Navigating Your Own Career Jungle Gym
- Rebecca Agostino
- Jun 14
- 4 min read

The workforce world (myself included!) love to reference the “career ladder” - the idea that one experience leads to another. Carlos Vazquez, founder of GoSprout, pushed me to reconsider: careers are a jungle gym. They zigzag. You take steps toward and then away from a specific goal. You make tradeoffs between interests, compensation, responsibility, flexibility, and location. You learn what you want by learning what you don't. You find your footing not through a plan but through the accumulation of experience, reflection, and the occasional pivot you didn't see coming.
Carlos and I sat down to talk about the career jungle gym, in reflection of Carlos’ experience building a career as an entrepreneur, now parenting two young children who are entering this increasingly complex job market, and now leading GoSprout, a technology platform that helps organizations scale their work-based learning programs.

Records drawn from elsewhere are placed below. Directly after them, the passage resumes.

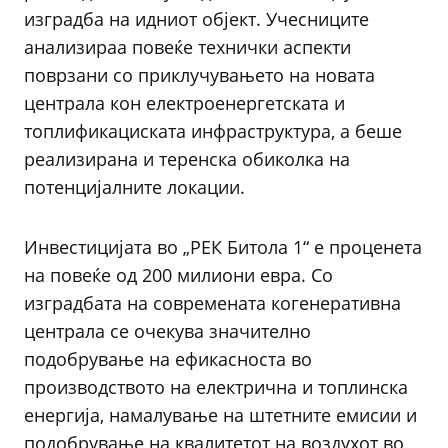
изградба на идниот објект. Учесниците
анализираа повеќе технички аспекти
поврзани со приклучувањето на новата
централа кон електроенергетската и
топлификациската инфраструктура, а беше
реализирана и теренска обиколка на
потенцијалните локации.
Инвестицијата во „РЕК Битола 1“ е проценета
на повеќе од 200 милиони евра. Со
изградбата на современата когенеративна
централа се очекува значително
подобрување на ефикасноста во
производството на електрична и топлинска
енергија, намалување на штетните емисии и
подобрување на квалитетот на воздухот во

All young people need a repository of experiences to make good decisions about what to do next. Carlos thinks about this first as a parent. He has a nine-year-old, and he is deliberate about narrating his own world of work to his son — talking about his friends, what they do, what their days look like. Not as career counseling, but as exposure. So that when the moment comes to make a decision, his son is choosing from something rather than from nothing. Recently, his son staked a claim for the first time: he wants to be a baseball player. "It starts with that decision," he told me. "I see all the options, I've experienced these options — now I want to be this." You can only point yourself somewhere once you have a lay of the land and know enough about yourself to make that decision.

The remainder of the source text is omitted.